Problem: Pages taken offline 4 months ago are still indexed by Google and Yahoo!
In the course of work this week, we discovered that Yahoo! and Google still have record of a section of a website we removed nearly 4 months ago.
Surely the search engine robots had revisited the pages, repeatedly received 404-File Not Found errors, and proceeded to removed those pages from their indexes, right?
Apparently not. Here’s one explanation as to why.
Context: Using robots.txt in the process of removing old pages and posting new ones
I had also recently glanced at the robots.txt file for the domain in question, and noticed that there was a disallow rule applied to the pages that we had removed.
Four months ago, we released a new web service to replace one provided by these old pages. For a period of time, we kept both online with forwarders in place. During this time we added an entry to robots.txt to prevent spiders from indexing the old pages, and we encouraged indexing of the new pages by providing links to them.
Once we removed the old pages, we didn’t think to remove the entry from robots.txt. Afterall, the pages weren’t there, why would it matter?
Well, my revised theory holds that it does matter.
Hypothesis: Excluding the robot with robots.txt stopped it from even checking that the page was there. So, with no confirmation that the page was gone, it didn’t tell the indexer to update the records.

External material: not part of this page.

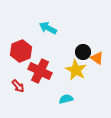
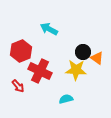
cyan arrow: moved 1 px right, 1 px down
yellow star: rotated 25 degrees counterclockwise
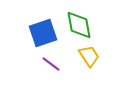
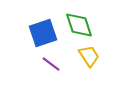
green diamond: rotated 8 degrees counterclockwise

Here’s the scenario, from a search engine spider’s perspective.
(This model probably doesn’t technically match what’s going on in reality, but I hope it’s close enough to get some insight from.)
As a spider, I crawl links to pages, and when I find good pages (HTTP response of 200-OK), I read what textual data I can and send it back to the indexer to update our records.
However, if I try to get to a page, but the server tells me the page isn’t there, I send that as a note back to the indexer, and proceed to try to read the next page.
After receiving a few of these File Not Found messages over time about the same page, the indexer will remove that record from the index, as a matter of housekeeping.
Our problem may have been that we posted a robots.txt file which prevented the spiders from even trying to access these pages, and so when we had the pages removed, the spiders never had a chance to get the 404 error. So, they never communicated back to the indexer that there was a problem with the pages. So, the indexer never triggered its housekeeping activities and has left the pages referenced in its index.
Moral of the story: Don’t screw with spiders.
Had we left robots.txt well enough alone, the spiders would have found the bad links and soon enough the indexes would have been updated. Because we short-circuited their processes, we have preserved index reference to pages that have long since died.